Published: 06:00, 12 August 2020
Racially aggravated crimes almost doubled in Kent the month after George Floyd was killed.
The rise in crime was concurrent with a rise in hostility as the Black Lives Matter movement stepped back into the global spotlight.
George Floyd died on May 25 after a police officer knelt on his neck until he could not breathe while arresting him in Minneapolis. Black Lives Matter protests sprang up across the world soon after a video of the incident went viral.
In the month prior to his death, Kent Police recorded 88 racially-aggravated crimes and in the month following, this almost doubled to 170 records.
Provocation of fear or violence saw the largest rise over those two months, with May seeing 52 of offences and June seeing 103. There was also a small spike in assault with injury, as nine were recorded during the week of June 12.
Deputy Chief Constable Tony Blaker from Kent Police said: "Hate crime of any type will simply not be tolerated. These crimes are unacceptable and undermine the diversity and tolerance we should instead be celebrating.
"Whilst some increases in reporting can be attributed to a greater confidence in victims to come forward and continuing efforts by our officers, we are aware that national or worldwide events throughout May and June have an impact on people living locally by creating tensions or worries.
"Hate crime is an under reported crime and we would urge anyone who has been a victim or witnessed such an offence to report it over the phone, via the Kent Police website, to the True Vision website or via the third-party reporting centre which can be found on the Kent Police website."
Marches in support of the Black Lives Matter movement happened all over the world including in Deal, Chatham, Canterbury, Thanet and Sevenoaks.

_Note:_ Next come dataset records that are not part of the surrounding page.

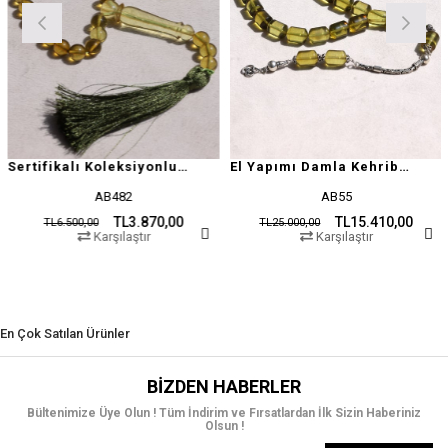
Sertifikalı Koleksiyonluk Özel Seri Damla Kehribar
El Yapımı Damla Kehribar Tesbih
AB482
AB55
TL3.870,00
TL15.410,00
TL6.500,00
TL25.000,00
Karşılaştır
Karşılaştır
En Çok Satılan Ürünler
BIZDEN HABERLER
Bültenimize Üye Olun ! Tüm İndirim ve Fırsatlardan İlk Sizin Haberiniz
Olsun !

Cllr Siju Adeoye was a key speaker at Medway's socially distanced protest and has been passionately vocal about systemic racism, especially over the last few months.
She said: "I think there's a moral panic where people have misconstrued the whole Black Lives Matter movement to be anti-white racism.
"People are not understanding why people are protesting, the issues at stake here or what systemic injustice is, because they haven't experienced it, people are quick to dismiss it by saying, this is a bunch of troublemakers and lynch mobs."
The Chatham Central Ward councillor said she has noticed a rise in hostility since protests began, adding: "As soon as I spoke out my mailbox was full.
"There was positive as well as negative comments. I've had different kinds of vile and racial comments that are not worth repeating.
"It is bringing out what is deeply rooted in the hearts of people. That people really haven't moved away from racism, people haven't moved away from discrimination. The subconscious bias is coming out in the open.
"There's fear that 'these people have come and are taking something away from us.' It's not like that at all. It is about how everybody can co-exist and how everybody can have a fair system."
Echoing the Deputy Chief Constable's statement, she added: "I must credit Kent Police because I've had personal issues myself and each time I have reported it they have listened and they have acted, better compared to a decade or two ago.
"Even their presence at Black Lives Matter protests has been fantastic.
"When people are seeing the police are talking to us, engaging with us and police are not so hostile, it gives us confidence to actually report.
"But the issue is not whether they record the crime, it's whether or not that crime goes further in terms of prosecution.
"It's not good enough to listen and record. We are looking at cuts to services so the government really need to invest more in the police service."